FOR READERS AGED 6-8
INDIGO WILDE AND THE CREATURES AT JELLYBEAN CRESCENT
By Pippa Curnick,
Hachette, £9.99
THIS is creative, colourful and full of beans. Indigo’s explorer parents have filled the house with weird and wonderful creatures, from goblins to dragons and yetis. Then they send the children a creature that eats its way out of its box before they can open it, disappears and wreaks havoc around the house.
What is the creature? Can Indigo catch it before the neighbours learn how wild the
Wildes are?
PANDA AT THE DOOR
By Sarah Horne,
Chicken Shed, £6.99
Callum is crestfallen to receive a birthday present of an “adopted” zoo panda – until Pudding the Panda escapes and appears on his doorstep. Pudding channels her inner Mary Poppins to turn Callum’s collapsing life around.
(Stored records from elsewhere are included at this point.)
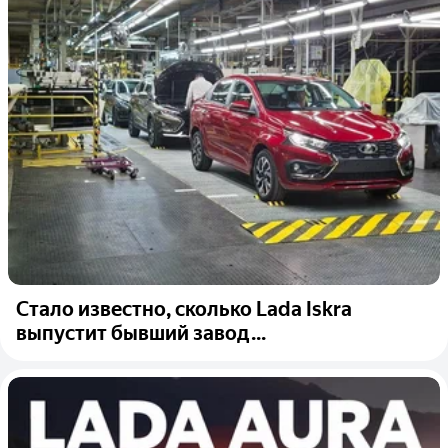
Стало известно, сколько Lada Iskra
выпустит бывший завод...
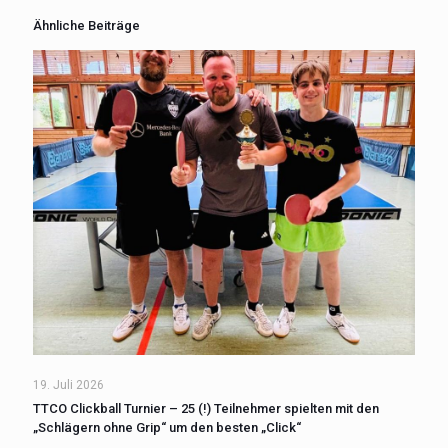
Ähnliche Beiträge
19. Juli 2026
TTCO Clickball Turnier – 25 (!) Teilnehmer spielten mit den
„Schlägern ohne Grip“ um den besten „Click“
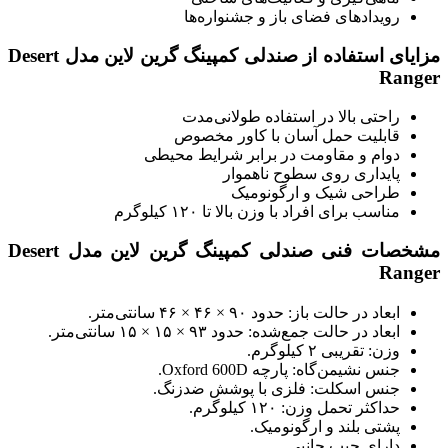
رویدادهای فضای باز و جشنواره‌ها
مزایای استفاده از صندلی کمپینگ گرین لاین مدل Desert
Ranger
راحتی بالا در استفاده طولانی‌مدت
قابلیت حمل آسان با کاور مخصوص
دوام و مقاومت در برابر شرایط محیطی
پایداری روی سطوح ناهموار
طراحی شیک و ارگونومیک
مناسب برای افراد با وزن بالا تا ۱۲۰ کیلوگرم
مشخصات فنی صندلی کمپینگ گرین لاین مدل Desert
Ranger
ابعاد در حالت باز: حدود ۹۰ × ۴۶ × ۴۶ سانتی‌متر.
ابعاد در حالت جمع‌شده: حدود ۹۳ × ۱۵ × ۱۵ سانتی‌متر.
وزن: تقریبی ۲ کیلوگرم.
جنس نشیمن‌گاه: پارچه Oxford 600D.
جنس اسکلت: فلزی با پوشش ضدزنگ.
حداکثر تحمل وزن: ۱۲۰ کیلوگرم.
پشتی بلند و ارگونومیک.
دارای جیب جانبی.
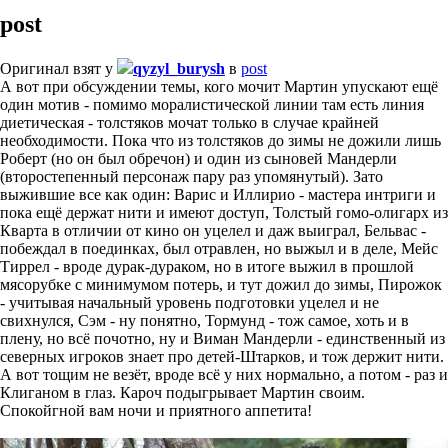
post
Оригинал взят у
qyzyl_burysh
в
post
А вот при обсуждении темы, кого мочит Мартин упускают ещё
один мотив - помимо моралистической линии там есть линия
диетическая - толстяков мочат только в случае крайней
необходимости. Пока что из толстяков до зимы не дожили лишь
Роберт (но он был обречон) и один из сыновей Мандерли
(второстепенный персонаж пару раз упомянутый). Зато
выжившие все как один: Варис и Иллирио - мастера интриги и
пока ещё держат нити и имеют доступ, Толстый гомо-олигарх из
Кварта в отличии от кино он уцелел и даж выиграл, Бельвас -
побеждал в поединках, был отравлен, но выжыл и в деле, Мейс
Тиррел - вроде дурак-дураком, но в итоге выжил в прошлой
мясорубке с минимумом потерь, и тут дожил до зимы, Пирожок
- учитывая начальный уровень подготовки уцелел и не
свихнулся, Сэм - ну понятно, Тормунд - тож самое, хоть и в
плену, но всё почотно, ну и Виман Мандерли - единственный из
северных игроков знает про детей-Штарков, и тож держит нити.
А вот тощим не везёт, вроде всё у них нормально, а потом - раз и
Клиганом в глаз. Кароч подыгрывает Мартин своим.
Спокойгной вам ночи и приятного аппетита!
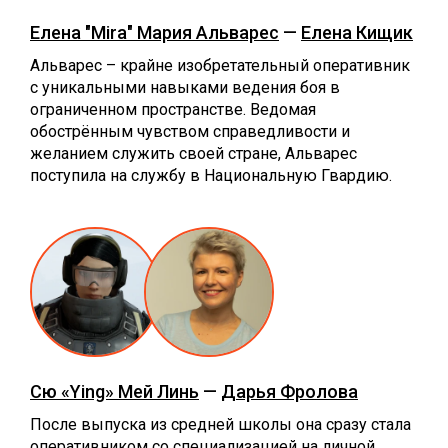
Елена "Mira" Мария Альварес
—
Елена Кищик
Альварес – крайне изобретательный оперативник
с уникальными навыками ведения боя в
ограниченном пространстве. Ведомая
обострённым чувством справедливости и
желанием служить своей стране, Альварес
поступила на службу в Национальную Гвардию.
Сю «Ying» Мей Линь
—
Дарья Фролова
После выпуска из средней школы она сразу стала
оперативником со специализацией на личной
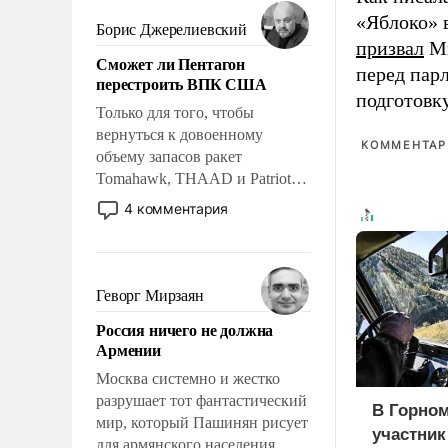
мужественным и твердым под
«Яблоко» 
ударами судьбы, брать на себя
Борис Джерелиевский
ответственность, помогать
призвал
Ми
Сможет ли Пентагон
слабым, идти вперед и
перед пар
перестроить ВПК США
адаптироваться.
подготовк
Только для того, чтобы
вернуться к довоенному
КОММЕНТАРИ
объему запасов ракет
Tomahawk, THAAD и Patriot
США потребуется более трех
4 комментария
лет. Даже небольшая война с
Ираном опустошила
американские арсеналы.
Сложившаяся ситуация
Геворг Мирзаян
означает многолетний период
Россия ничего не должна
уязвимости США, например,
Армении
перед Китаем.
Москва системно и жестко
разрушает тот фантастический
В Горном
мир, который Пашинян рисует
участни
для армянского населения.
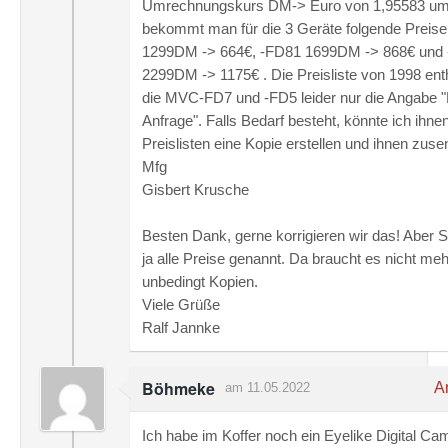
Umrechnungskurs DM-> Euro von 1,95583 um
bekommt man für die 3 Geräte folgende Preise
1299DM -> 664€, -FD81 1699DM -> 868€ und
2299DM -> 1175€ . Die Preisliste von 1998 enth
die MVC-FD7 und -FD5 leider nur die Angabe "
Anfrage". Falls Bedarf besteht, könnte ich ihne
Preislisten eine Kopie erstellen und ihnen zuse
Mfg
Gisbert Krusche
Besten Dank, gerne korrigieren wir das! Aber 
ja alle Preise genannt. Da braucht es nicht meh
unbedingt Kopien.
Viele Grüße
Ralf Jannke
Böhmeke
An
am 11.05.2022
Ich habe im Koffer noch ein Eyelike Digital Ca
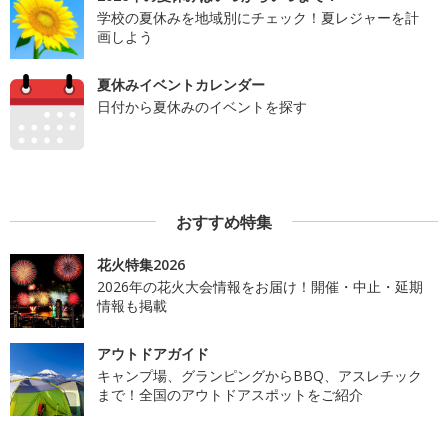
学校の夏休みを地域別にチェック！夏レジャーを計
画しよう
夏休みイベントカレンダー
日付から夏休みのイベントを探す
おすすめ特集
花火特集2026
2026年の花火大会情報をお届け！開催・中止・延期
情報も掲載
アウトドアガイド
キャンプ場、グランピングからBBQ、アスレチック
まで！全国のアウトドアスポットをご紹介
An upbeat read full of illustrations.
A MONSTER ATE MY PACKED LUNCH
lively
By Pamela Butchart,
Nosy Crow, £6.99
Izzy and pals take an overnight school trip and learn about terrifying local legends. They decide to investigate – but are soon out of their depth in this lively comic caper.
AN ESCAPE IN TIME
By Sally Nicholls, Nosy
Crow, £6.99
Ruby and Alex’s time-travelling mirror transports them to 1795 to help a survivor of the
French Revolution
– but their mission is not at all what it first seems.
THE WORRIES
By Jion Sheibani,
Puffin, £6.99
The Worries is an amusing but wholly empathetic read about Sohal who deals with anxiety by drawing his worries as cartoon characters.
But when they come to life will he be able to control them?
TAKE OFF YOUR BRAVE
By Nadim (aged 4), illustrated by Yasmeen
Ismail, Walker, £12.99
Nadim offers a moving and eloquent child’s-eye view of the world in an enchanting, evocative and gloriously illustrated collection of poems on subjects close to the hearts of very young children.
THE HOUSE ON THE EDGE
By Alex Cotter, Nosy Crow, £6.99 Tense and gripping, this is a fabulous read full of twists and turns.
Faith lives in a house on the edge of a cliff but it’s becoming dangerous with the crack on the edge getting bigger every day. Then her father goes missing, followed by her brother.
Can Faith solve the mystery of their disappearances before her home falls into the sea?
THE SUMMER WE TURNED GREEN
By William Sutcliffe, Bloomsbury, £7.99 Luke’s sister and his dad have gone to live in a commune with people protesting against airport expansion.
His mum is always at work so Luke must learn to be alone.
Will he ever feel part of a family again?
This tale of rebel climate protestors is an engrossing and relatable emotional rollercoaster, full of drama and vividly written.